Depok (ANTARA) - Tiga mahasiswa Program Magister Perencanaan Wilayah dan Kota (PWK) Fakultas Teknik Universitas Indonesia (FTUI) meraih Grand Prix Winner dalam ajang II International Student and Young Scientist Project Competition | Smart City 2030: Sustainable Urban Development Management in BRICS Countries.

Tim yang menamakan diri Dukuh Atas Mobility Team ini terdiri atas Rr. Adinda Shafa Salsabila,
Aulia Finti Alda, dan Sherly Nandya Putri, mahasiswa PWK FTUI angkatan 2024.

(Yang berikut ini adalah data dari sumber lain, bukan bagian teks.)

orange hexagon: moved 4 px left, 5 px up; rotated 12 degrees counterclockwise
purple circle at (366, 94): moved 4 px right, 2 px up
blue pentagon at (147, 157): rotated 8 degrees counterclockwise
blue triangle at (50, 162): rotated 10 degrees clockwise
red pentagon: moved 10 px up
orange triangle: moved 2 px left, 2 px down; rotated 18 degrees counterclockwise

“Penelitian kami menilai kualitas konektivitas jalur perpindahan, kenyamanan, keamanan, serta
efisiensi waktu transfer," kata Adinda Shafa Salsabila di Kampus UI Depok, Kamis.

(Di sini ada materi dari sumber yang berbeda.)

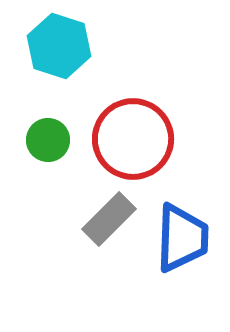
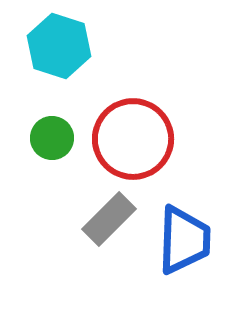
green circle: moved 4 px right, 2 px up
blue trapezoid: moved 2 px right, 2 px down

Ia mengatakan dari sisi kelembagaan, kami mengkaji koordinasi antar-operator, termasuk Integrasi tarif dan jadwal layanan.

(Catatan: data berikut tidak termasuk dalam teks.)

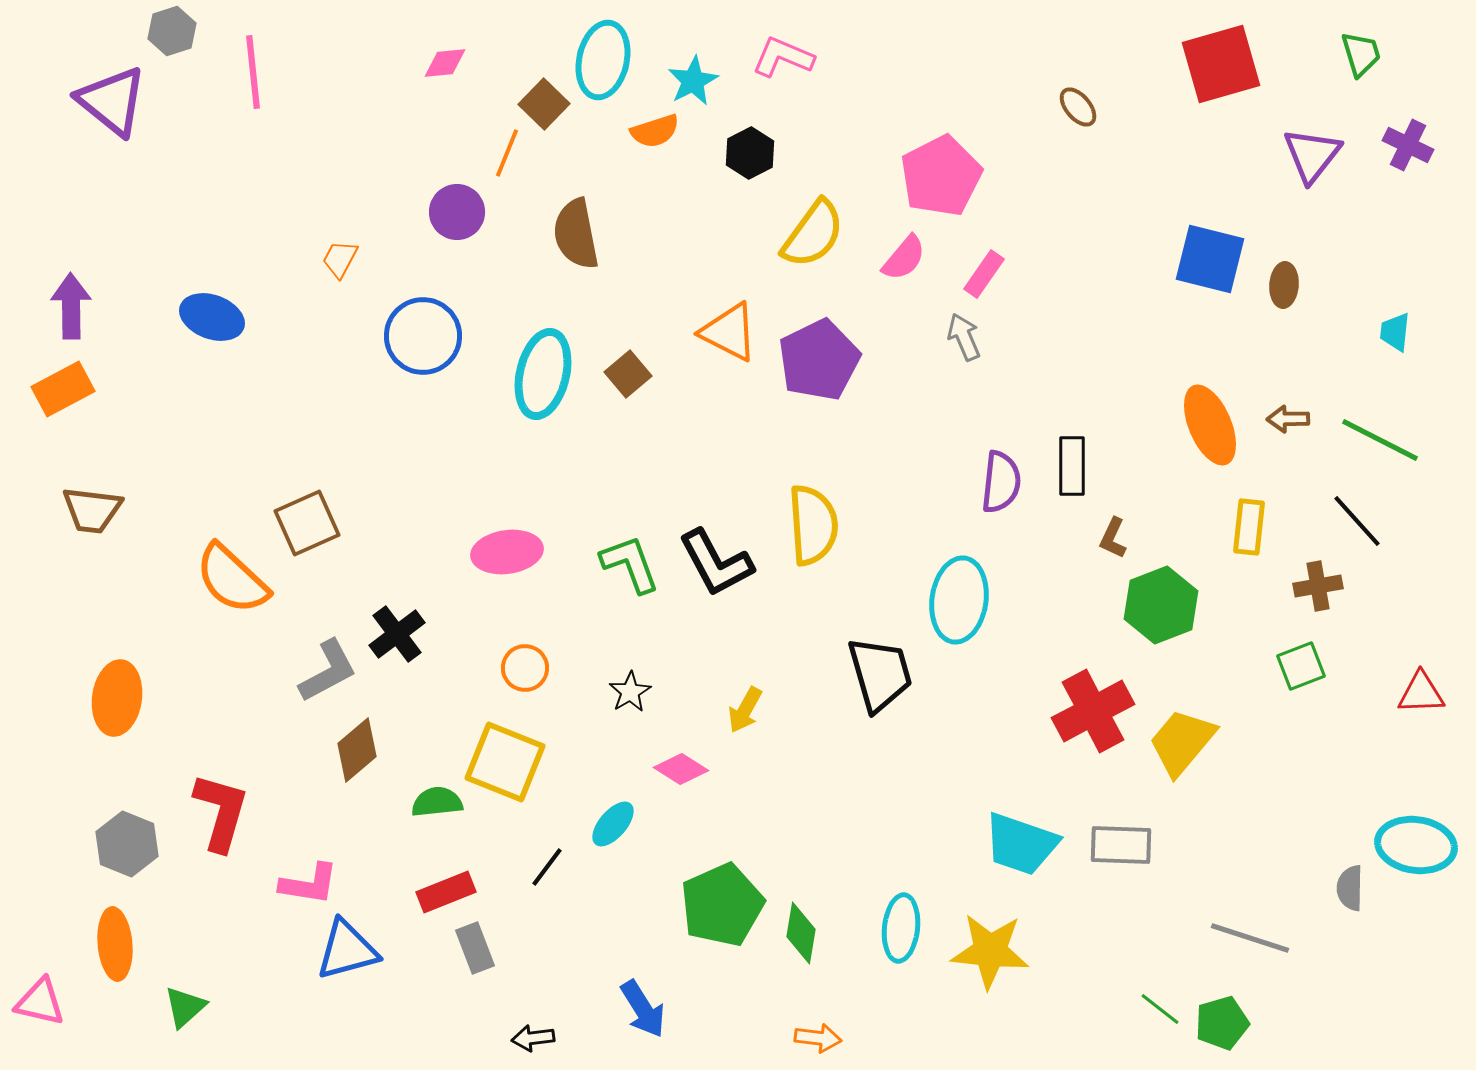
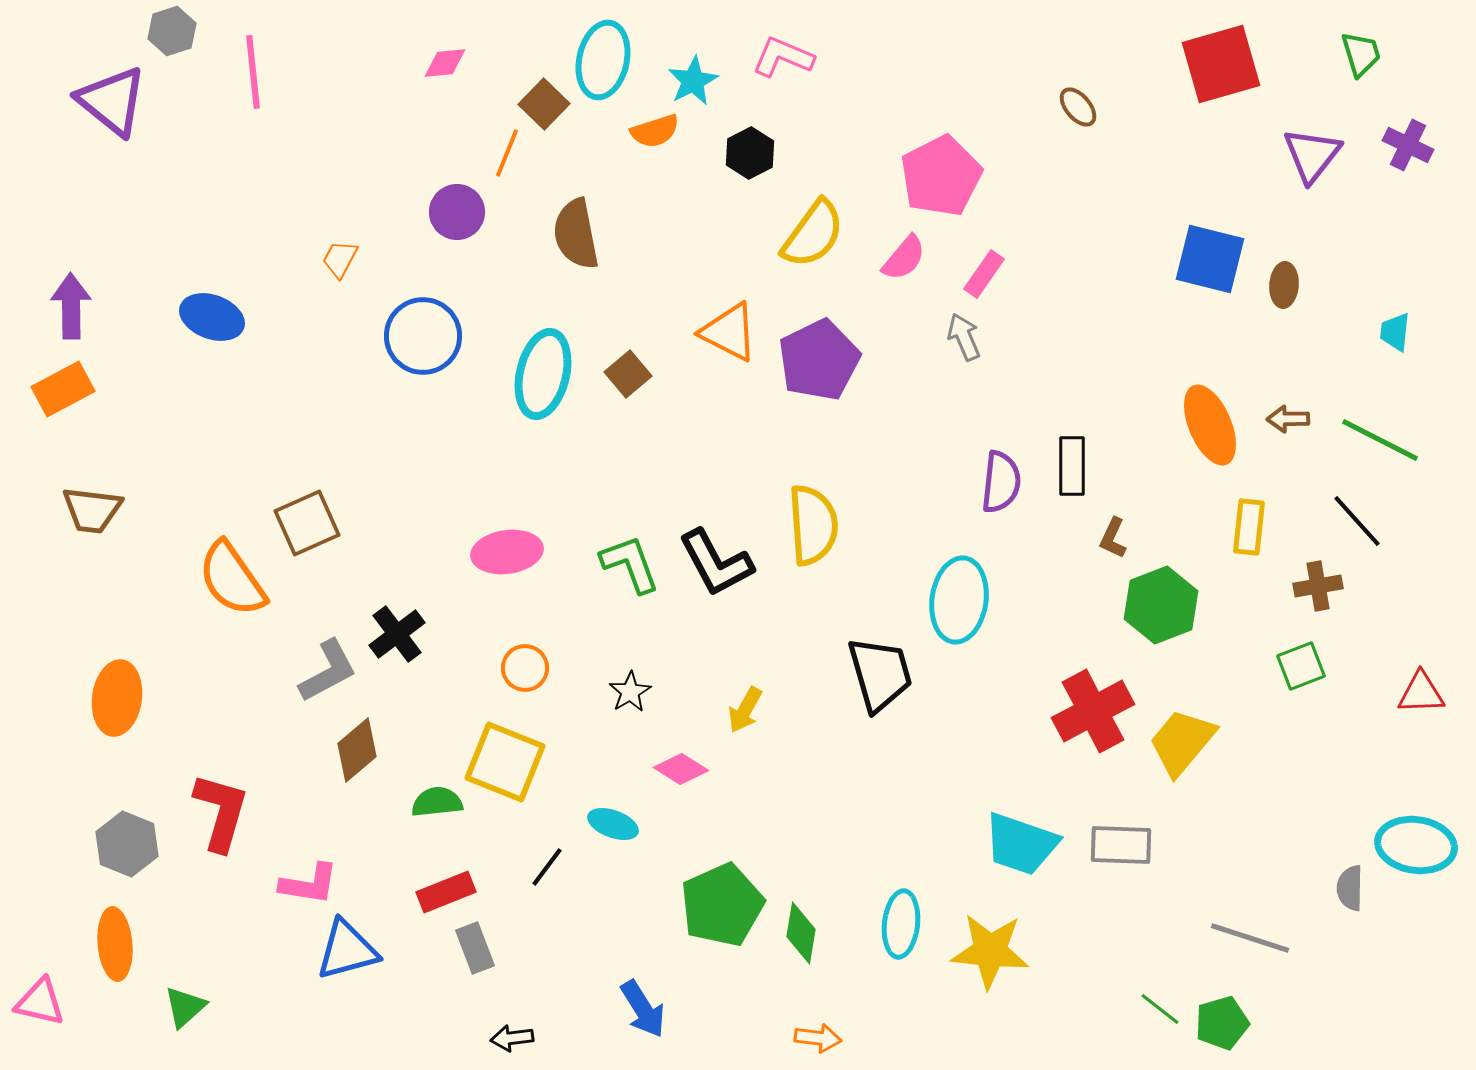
orange semicircle at (232, 579): rotated 12 degrees clockwise
cyan ellipse at (613, 824): rotated 69 degrees clockwise
cyan ellipse at (901, 928): moved 4 px up
black arrow at (533, 1038): moved 21 px left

Melalui observasi lapangan dan wawancara dengan pemangku kepentingan, kami mengidentifikasi akar permasalahan sekaligus merumuskan strategi peningkatan, baik melalui penguatan fasilitas transfer dan pengembangan hub terpusat, maupun sistem koordinasi terpadu untuk mendukung integrasi transportasi yang lebih efektif dan berkelanjutan.

Dekan FTUI Kemas Ridwan Kurniawan menyampaikan apresiasi atas capaian mahasiswa ini.

“Prestasi ini membuktikan bahwa mahasiswa FTUI tidak hanya unggul secara akademik, tetapi juga mampu menghadirkan gagasan inovatif dan solutif yang relevan dengan tantangan global, khususnya dalam pembangunan kota berkelanjutan," katanya.

"Keberhasilan Dukuh Atas Mobility Team menunjukkan komitmen kami dalam mendorong riset yang berdampak nyata bagi masyarakat, sekaligus memperkuat posisi FTUI sebagai institusi pendidikan teknik yang berdaya saing internasional,” ujarnya.

Kompetisi Smart City 2030 bertujuan mendorong mahasiswa, peneliti muda, dan ilmuwan untuk mengembangkan proyek inovatif dalam pengelolaan pembangunan kota berkelanjutan di negara-negara BRICS menuju tahun 2030.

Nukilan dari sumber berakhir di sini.